What to work on
With the exception of the pictures, write out the data below precisely.

Stored entries

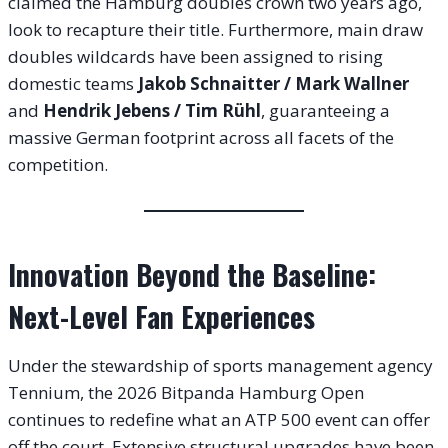
claimed the Hamburg doubles crown two years ago,
look to recapture their title. Furthermore, main draw
doubles wildcards have been assigned to rising
domestic teams
Jakob Schnaitter / Mark Wallner
and
Hendrik Jebens / Tim Rühl
, guaranteeing a
massive German footprint across all facets of the
competition.
Innovation Beyond the Baseline:
Next-Level Fan Experiences
Under the stewardship of sports management agency
Tennium, the 2026 Bitpanda Hamburg Open
continues to redefine what an ATP 500 event can offer
off the court. Extensive structural upgrades have been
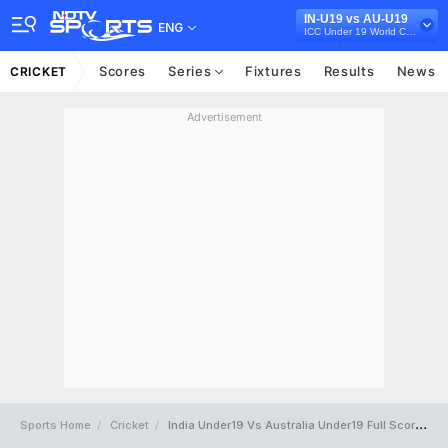
IN-U19 vs AU-U19
ENG
ICC Under 19 World Cup 2022
Scores
Series
Fixtures
Results
News
CRICKET
Advertisement
Sports Home
Cricket
India Under19 Vs Australia Under19 Full Scorecard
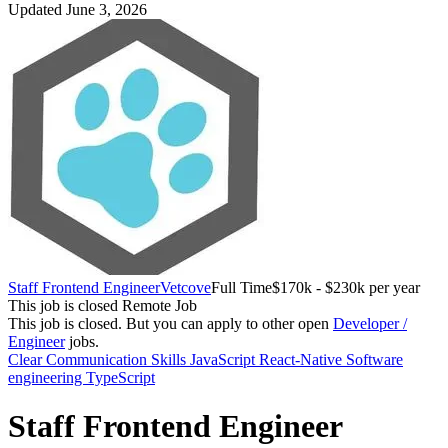
Updated June 3, 2026
Staff Frontend Engineer
Vetcove
Full Time
$170k - $230k per year
This job is closed
Remote Job
This job is closed.
But you can apply to other open
Developer /
Engineer
jobs.
Clear Communication Skills
JavaScript
React-Native
Software
engineering
TypeScript
Staff Frontend Engineer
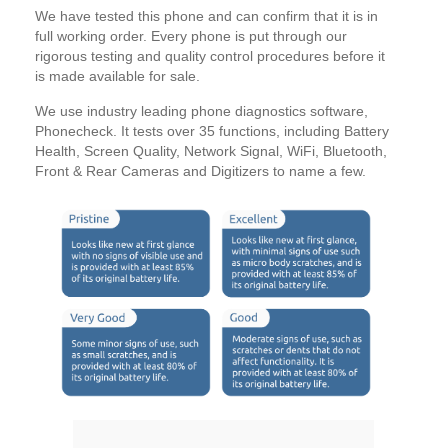
We have tested this phone and can confirm that it is in
full working order. Every phone is put through our
rigorous testing and quality control procedures before it
is made available for sale.
We use industry leading phone diagnostics software,
Phonecheck. It tests over 35 functions, including Battery
Health, Screen Quality, Network Signal, WiFi, Bluetooth,
Front & Rear Cameras and Digitizers to name a few.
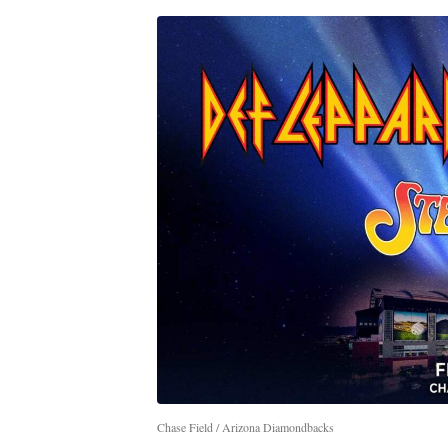
Chase Field / Arizona Diamondbacks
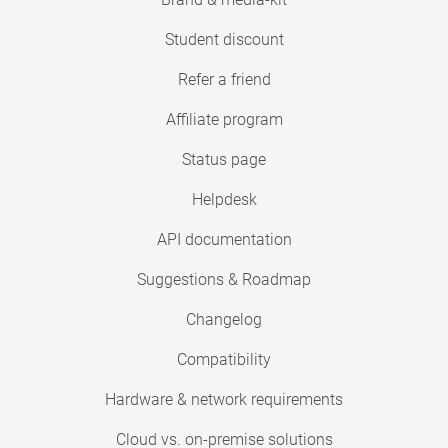
Student discount
Refer a friend
Affiliate program
Status page
Helpdesk
API documentation
Suggestions & Roadmap
Changelog
Compatibility
Hardware & network requirements
Cloud vs. on-premise solutions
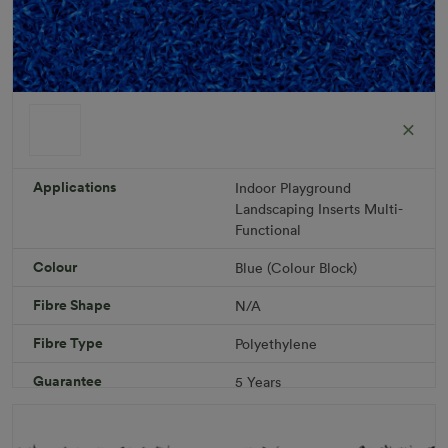
ColorGrass Blue
Roll width: 2m – buy per meter
R 1,686.36
Applications
Indoor
Playground
Landscaping
Inserts
Multi-
Functional
Add to Cart
Colour
Blue (Colour Block)
Fibre Shape
N/A
Download PDF
Get a Quote
Fibre Type
Polyethylene
Specifications
Guarantee
5 Years
Infill
10kg/m² Playground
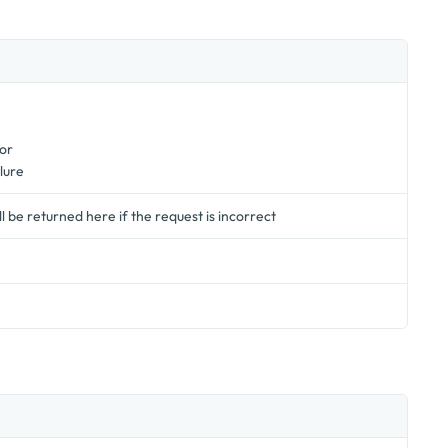
or
lure
 be returned here if the request is incorrect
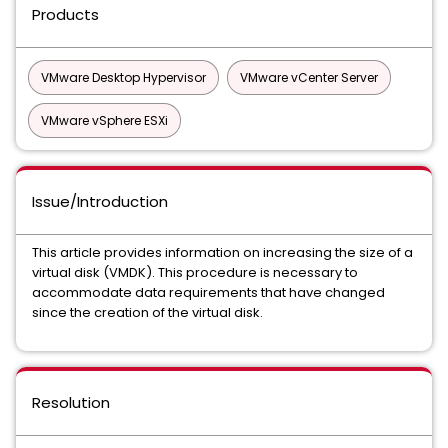
Products
VMware Desktop Hypervisor
VMware vCenter Server
VMware vSphere ESXi
Issue/Introduction
This article provides information on increasing the size of a
virtual disk (VMDK). This procedure is necessary to
accommodate data requirements that have changed
since the creation of the virtual disk.
Resolution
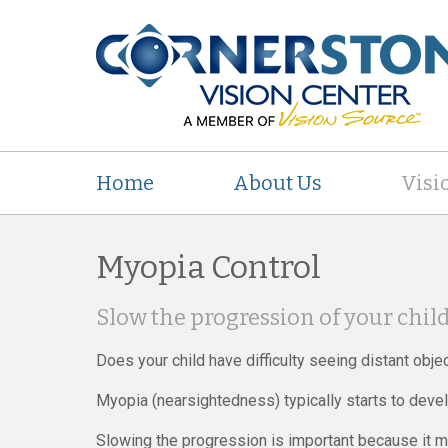
Home
About Us
Visi
Myopia Control
Slow the progression of your chil
Does your child have difficulty seeing distant obje
Myopia (nearsightedness) typically starts to devel
Slowing the progression is important because it m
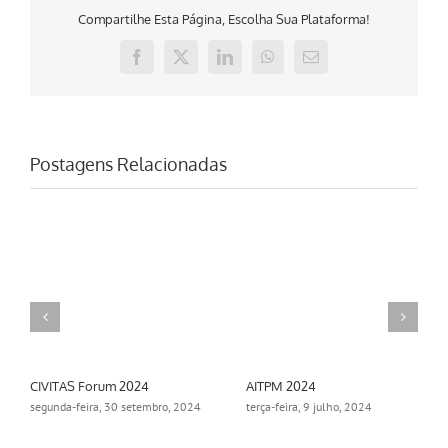
Compartilhe Esta Página, Escolha Sua Plataforma!
Facebook
X
LinkedIn
WhatsApp
E-
mail
Postagens Relacionadas
AITPM 2024
Aimsun Summit 2024
24
terça-feira, 9 julho, 2024
segunda-feira, 18 novembro,
2024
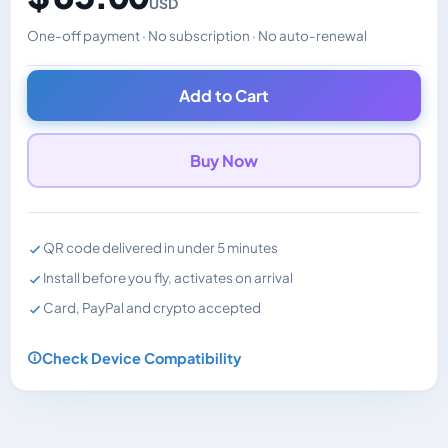
USD
One-off payment · No subscription · No auto-renewal
Changes the displayed price. Charged in the currency y
Add to Cart
Buy Now
QR code delivered in under 5 minutes
Install before you fly, activates on arrival
Card, PayPal and crypto accepted
Check Device Compatibility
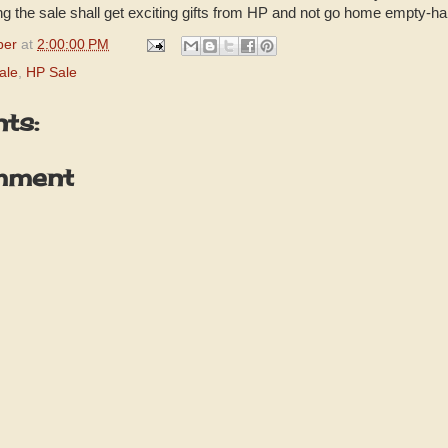
ing the sale shall get exciting gifts from HP and not go home empty-h
per
at
2:00:00 PM
ale
,
HP Sale
ts:
mment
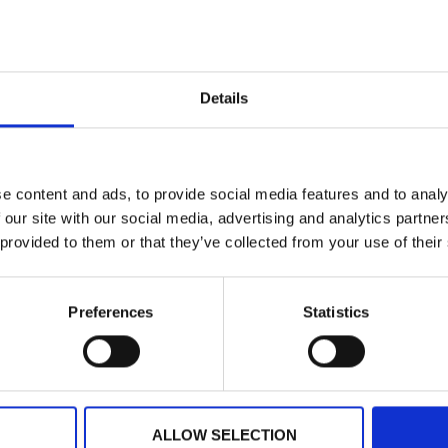
Testing and Validation
proper functioning of 
production processes e
Training and Support:
Details
personnel on the use 
to ensure optimal per
e content and ads, to provide social media features and to analy
 our site with our social media, advertising and analytics partn
Results
 provided to them or that they’ve collected from your use of their
Improved Operational 
WinCC-based control 
Preferences
Statistics
control, reducing dow
Increased Production 
adjust production par
in product quality.
Cost Reduction:
Proce
ALLOW SELECTION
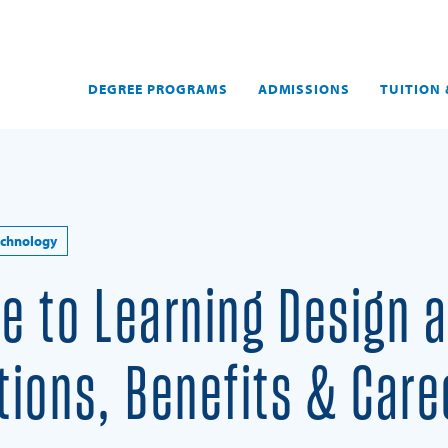
DEGREE PROGRAMS
ADMISSIONS
TUITION 
echnology
de to Learning Design 
itions, Benefits & Care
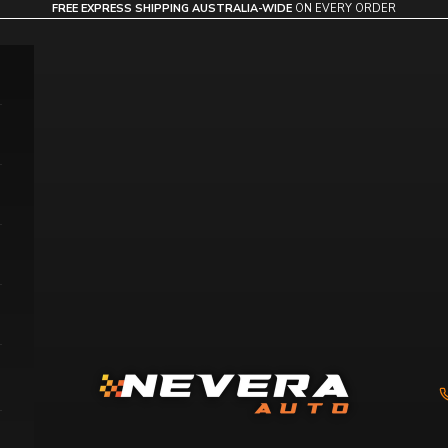
FREE EXPRESS SHIPPING AUSTRALIA-WIDE
ON EVERY ORDER
Nevera Auto AU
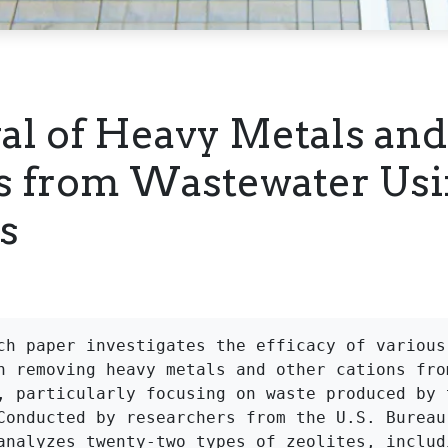
l of Heavy Metals and
s from Wastewater Us
s
ch paper investigates the efficacy of various 
n removing heavy metals and other cations from
, particularly focusing on waste produced by t
Conducted by researchers from the U.S. Bureau 
analyzes twenty-two types of zeolites, includi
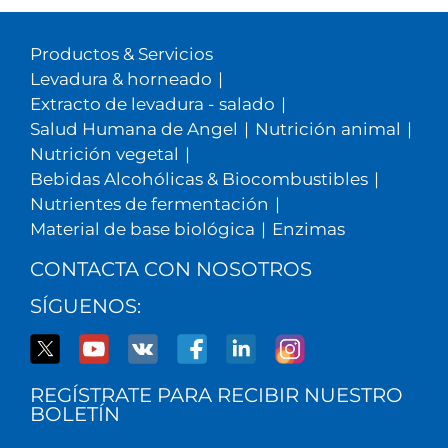
Productos & Servicios
Levadura & horneado
|
Extracto de levadura - salado
|
Salud Humana de Angel
|
Nutrición animal
|
Nutrición vegetal
|
Bebidas Alcohólicas & Biocombustibles
|
Nutrientes de fermentación
|
Material de base biológica
|
Enzimas
CONTACTA CON NOSOTROS
SÍGUENOS:
REGÍSTRATE PARA RECIBIR NUESTRO
BOLETÍN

Finished exercise
claimed the Hamburg doubles crown two years ago,
look to recapture their title. Furthermore, main draw
doubles wildcards have been assigned to rising
domestic teams
Jakob Schnaitter / Mark Wallner
and
Hendrik Jebens / Tim Rühl
, guaranteeing a
massive German footprint across all facets of the
competition.
Innovation Beyond the Baseline:
Next-Level Fan Experiences
Under the stewardship of sports management agency
Tennium, the 2026 Bitpanda Hamburg Open
continues to redefine what an ATP 500 event can offer
off the court. Extensive structural upgrades have been
IN-U19 vs AU-U19
ENG
ICC Under 19 World Cup 2022
Scores
Series
Fixtures
Results
News
CRICKET
Advertisement
Sports Home
Cricket
India Under19 Vs Australia Under19 Full Scorecard
Updated June 3, 2026
Staff Frontend Engineer
Vetcove
Full Time
$170k - $230k per year
This job is closed
Remote Job
This job is closed.
But you can apply to other open
Developer /
Engineer
jobs.
Clear Communication Skills
JavaScript
React-Native
Software
engineering
TypeScript
Staff Frontend Engineer
We have tested this phone and can confirm that it is in
full working order. Every phone is put through our
rigorous testing and quality control procedures before it
is made available for sale.
We use industry leading phone diagnostics software,
Phonecheck. It tests over 35 functions, including Battery
Health, Screen Quality, Network Signal, WiFi, Bluetooth,
Front & Rear Cameras and Digitizers to name a few.
Chase Field / Arizona Diamondbacks
Student discount
Refer a friend
Affiliate program
Status page
Helpdesk
API documentation
Suggestions & Roadmap
Changelog
Compatibility
Hardware & network requirements
Cloud vs. on-premise solutions
ColorGrass Blue
Roll width: 2m – buy per meter
R 1,686.36
Applications
Indoor
Playground
Landscaping
Inserts
Multi-
Functional
Add to Cart
Colour
Blue (Colour Block)
Fibre Shape
N/A
Download PDF
Get a Quote
Fibre Type
Polyethylene
Specifications
Guarantee
5 Years
Infill
10kg/m² Playground
or
lure
 be returned here if the request is incorrect
Products
VMware Desktop Hypervisor
VMware vCenter Server
VMware vSphere ESXi
Issue/Introduction
This article provides information on increasing the size of a
virtual disk (VMDK). This procedure is necessary to
accommodate data requirements that have changed
since the creation of the virtual disk.
Resolution
Home
About Us
Visi
Myopia Control
Slow the progression of your chil
Does your child have difficulty seeing distant obje
Myopia (nearsightedness) typically starts to devel
Slowing the progression is important because it m
Compartilhe Esta Página, Escolha Sua Plataforma!
Facebook
X
LinkedIn
WhatsApp
E-
mail
Postagens Relacionadas
AITPM 2024
Aimsun Summit 2024
24
terça-feira, 9 julho, 2024
segunda-feira, 18 novembro,
2024
USD
One-off payment · No subscription · No auto-renewal
Changes the displayed price. Charged in the currency y
Add to Cart
Buy Now
QR code delivered in under 5 minutes
Install before you fly, activates on arrival
Card, PayPal and crypto accepted
Check Device Compatibility
ing the sale shall get exciting gifts from HP and not go home empty-h
per
at
2:00:00 PM
ale
,
HP Sale
ts:
mment
Testing and Validation
proper functioning of 
production processes e
Training and Support:
Details
personnel on the use 
to ensure optimal per
e content and ads, to provide social media features and to analy
 our site with our social media, advertising and analytics partn
Results
 provided to them or that they’ve collected from your use of their
Improved Operational 
WinCC-based control 
Preferences
Statistics
control, reducing dow
Increased Production 
adjust production par
in product quality.
Cost Reduction:
Proce
ALLOW SELECTION
DEGREE PROGRAMS
ADMISSIONS
TUITION 
echnology
de to Learning Design 
itions, Benefits & Care
FREE EXPRESS SHIPPING AUSTRALIA-WIDE
ON EVERY ORDER
Nevera Auto AU
l of Heavy Metals and
s from Wastewater Us
s
ch paper investigates the efficacy of various 
n removing heavy metals and other cations from
, particularly focusing on waste produced by t
Conducted by researchers from the U.S. Bureau 
analyzes twenty-two types of zeolites, includi
Productos & Servicios
Levadura & horneado
|
Extracto de levadura - salado
|
Salud Humana de Angel
|
Nutrición animal
|
Nutrición vegetal
|
Bebidas Alcohólicas & Biocombustibles
|
Nutrientes de fermentación
|
Material de base biológica
|
Enzimas
CONTACTA CON NOSOTROS
SÍGUENOS:
REGÍSTRATE PARA RECIBIR NUESTRO
BOLETÍN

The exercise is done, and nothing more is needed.